DATA FOR REVIEW =
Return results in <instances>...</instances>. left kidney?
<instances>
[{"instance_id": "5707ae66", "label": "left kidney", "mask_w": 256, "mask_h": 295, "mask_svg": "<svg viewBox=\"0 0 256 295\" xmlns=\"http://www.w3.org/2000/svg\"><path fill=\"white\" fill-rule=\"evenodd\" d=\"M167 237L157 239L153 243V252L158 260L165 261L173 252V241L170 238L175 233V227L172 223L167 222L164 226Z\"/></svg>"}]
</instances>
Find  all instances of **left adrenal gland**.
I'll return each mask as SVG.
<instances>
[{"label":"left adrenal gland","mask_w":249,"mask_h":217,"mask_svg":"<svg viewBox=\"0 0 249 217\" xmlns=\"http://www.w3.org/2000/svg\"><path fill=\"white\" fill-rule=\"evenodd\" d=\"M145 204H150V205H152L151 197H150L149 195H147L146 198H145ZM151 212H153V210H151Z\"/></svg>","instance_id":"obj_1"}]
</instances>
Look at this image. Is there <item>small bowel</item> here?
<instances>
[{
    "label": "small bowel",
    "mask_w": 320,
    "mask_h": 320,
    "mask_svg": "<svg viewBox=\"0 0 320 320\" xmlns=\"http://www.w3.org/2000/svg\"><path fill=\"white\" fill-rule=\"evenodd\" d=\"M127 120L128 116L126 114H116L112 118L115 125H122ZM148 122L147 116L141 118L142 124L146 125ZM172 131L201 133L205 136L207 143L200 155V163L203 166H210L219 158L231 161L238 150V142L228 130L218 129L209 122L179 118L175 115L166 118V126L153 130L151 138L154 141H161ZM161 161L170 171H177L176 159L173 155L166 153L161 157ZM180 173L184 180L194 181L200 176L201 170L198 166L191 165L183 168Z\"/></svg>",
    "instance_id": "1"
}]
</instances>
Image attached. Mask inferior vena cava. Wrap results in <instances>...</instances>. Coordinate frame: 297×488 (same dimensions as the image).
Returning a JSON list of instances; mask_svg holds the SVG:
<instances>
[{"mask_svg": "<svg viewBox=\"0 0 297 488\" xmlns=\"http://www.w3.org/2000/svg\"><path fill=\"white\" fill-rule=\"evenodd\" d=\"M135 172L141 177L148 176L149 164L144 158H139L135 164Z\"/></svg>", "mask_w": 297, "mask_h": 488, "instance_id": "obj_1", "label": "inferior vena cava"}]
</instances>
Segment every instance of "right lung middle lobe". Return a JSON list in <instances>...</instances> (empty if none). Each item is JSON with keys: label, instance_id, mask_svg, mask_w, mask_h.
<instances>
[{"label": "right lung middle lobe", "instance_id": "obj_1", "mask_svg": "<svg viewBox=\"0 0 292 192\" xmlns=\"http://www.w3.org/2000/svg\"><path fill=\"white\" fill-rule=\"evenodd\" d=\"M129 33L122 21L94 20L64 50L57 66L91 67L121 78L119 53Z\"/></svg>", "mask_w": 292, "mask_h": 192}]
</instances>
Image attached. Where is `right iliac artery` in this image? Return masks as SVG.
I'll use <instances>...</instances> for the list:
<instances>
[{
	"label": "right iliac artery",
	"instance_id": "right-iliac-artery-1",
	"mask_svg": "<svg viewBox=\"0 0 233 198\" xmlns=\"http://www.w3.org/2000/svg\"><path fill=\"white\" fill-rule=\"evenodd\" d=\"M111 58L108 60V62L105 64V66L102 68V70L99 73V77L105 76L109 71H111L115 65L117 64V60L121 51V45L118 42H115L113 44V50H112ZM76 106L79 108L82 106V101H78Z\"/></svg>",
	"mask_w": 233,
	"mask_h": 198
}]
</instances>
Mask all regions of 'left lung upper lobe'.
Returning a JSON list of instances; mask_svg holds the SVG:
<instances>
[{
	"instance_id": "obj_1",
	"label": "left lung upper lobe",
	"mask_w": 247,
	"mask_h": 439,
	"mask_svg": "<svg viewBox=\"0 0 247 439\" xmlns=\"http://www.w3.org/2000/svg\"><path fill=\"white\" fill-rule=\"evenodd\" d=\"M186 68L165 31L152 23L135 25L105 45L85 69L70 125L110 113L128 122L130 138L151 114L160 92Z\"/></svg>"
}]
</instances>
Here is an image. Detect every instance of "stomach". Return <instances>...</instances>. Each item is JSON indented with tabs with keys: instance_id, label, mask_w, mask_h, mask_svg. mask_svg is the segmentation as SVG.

PROBLEM DETAILS = From the line containing "Segment every instance" down to the last line of the records above, print every line exactly, with both ends kept.

EXERCISE ANSWER =
Segment every instance of "right lung middle lobe". Return a JSON list in <instances>...</instances> (empty if none). Each item is JSON with keys: label, instance_id, mask_svg, mask_w, mask_h.
<instances>
[{"label": "right lung middle lobe", "instance_id": "obj_1", "mask_svg": "<svg viewBox=\"0 0 292 192\" xmlns=\"http://www.w3.org/2000/svg\"><path fill=\"white\" fill-rule=\"evenodd\" d=\"M129 33L122 21L94 20L64 50L57 66L91 67L121 78L119 53Z\"/></svg>", "mask_w": 292, "mask_h": 192}]
</instances>
Image attached. Where is `right iliac artery` in this image? Return masks as SVG.
I'll use <instances>...</instances> for the list:
<instances>
[{
	"label": "right iliac artery",
	"instance_id": "right-iliac-artery-1",
	"mask_svg": "<svg viewBox=\"0 0 233 198\" xmlns=\"http://www.w3.org/2000/svg\"><path fill=\"white\" fill-rule=\"evenodd\" d=\"M111 58L108 60V62L105 64V66L102 68V70L99 73V77L105 76L109 71H111L115 65L117 64V60L121 51V45L118 42H115L113 44V50H112ZM76 106L79 108L82 106V101H78Z\"/></svg>",
	"mask_w": 233,
	"mask_h": 198
}]
</instances>
Mask all regions of 'left lung upper lobe'.
Returning a JSON list of instances; mask_svg holds the SVG:
<instances>
[{
	"instance_id": "obj_1",
	"label": "left lung upper lobe",
	"mask_w": 247,
	"mask_h": 439,
	"mask_svg": "<svg viewBox=\"0 0 247 439\" xmlns=\"http://www.w3.org/2000/svg\"><path fill=\"white\" fill-rule=\"evenodd\" d=\"M186 68L165 31L152 23L135 25L105 45L85 69L70 125L110 113L128 122L130 138L151 114L160 92Z\"/></svg>"
}]
</instances>
Here is an image. Detect every instance of "stomach". Return <instances>...</instances>. Each item is JSON indented with tabs with keys: instance_id, label, mask_w, mask_h, mask_svg. mask_svg is the segmentation as SVG.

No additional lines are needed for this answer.